Hrm, let's see what the liberal commentariat is up to. Surely they've gotten the message about sticking to a muscular left-wing line, right?

https://www.nytimes.com/2017/04/08/opinion/sunday/hillary-clinton-free-to-speak-her-mind.html

quote:

In the most wrenching, humiliating way possible, Hillary Clinton has been liberated. She is now out of the woods again, and speaking her mind.

In her first interview since the election, she acknowledged that she had expected to defeat Donald Trump and that the outcome had been “so devastating.”

“I just had to make up my mind that, yes, I was going to get out of bed, and, yes, I was going to go for a lot of long walks in the woods. And I was going to see my grandchildren a lot and spend time with my family and my friends. They have rallied around me in an amazing way.”

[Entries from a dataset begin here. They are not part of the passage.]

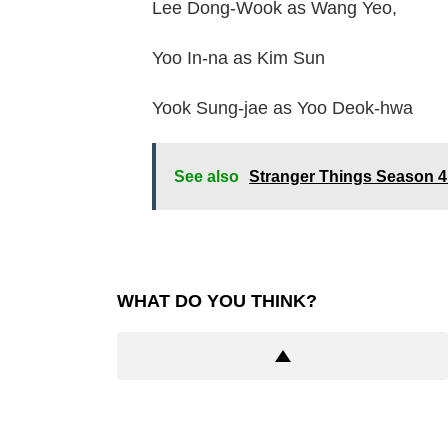
Lee Dong-Wook as Wang Yeo,
Yoo In-na as Kim Sun
Yook Sung-jae as Yoo Deok-hwa
See also
Stranger Things Season 
WHAT DO YOU THINK?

“As a person, I’m O.K.,” she said. “As an American, I’m pretty worried.”

Clinton spoke to me for more than 45 minutes on stage Thursday at Tina Brown’s Women in the World Summit. She seemed relaxed and comfortable, much less guarded than during the campaign.

[headlines left in for the LOL factor]

My Most Unpopular Idea: Be Nice to Trump Voters
APR 6
In Trump Country, Shock at Trump Budget Cuts, but Still Loyalty
APR 1
President Trump vs. Big Bird
MAR 30
Trump’s Triumph of Incompetence
MAR 24
‘There’s a Smell of Treason in the Air’
MAR 23


I’ve known Clinton a bit for many years, and when she was running for office she was always monumentally careful in her language — a natural impulse when critics are circling, but it also diminished her authenticity as a politician. Her prudence came across to voters as “calculating.”

Now she’s out of her shell, freed by defeat, and far more willing to speak bluntly.

“Certainly misogyny played a role” in her loss, she said. “That just has to be admitted.”

She noted the abundant social science research that when men are ambitious and successful, they may be perceived as more likable. In contrast, for women in traditionally male fields, it’s a trade-off: The more successful or ambitious a woman is, the less likable she becomes (that’s also true of how women perceive women). It’s not so much that people consciously oppose powerful women; it’s an unconscious bias.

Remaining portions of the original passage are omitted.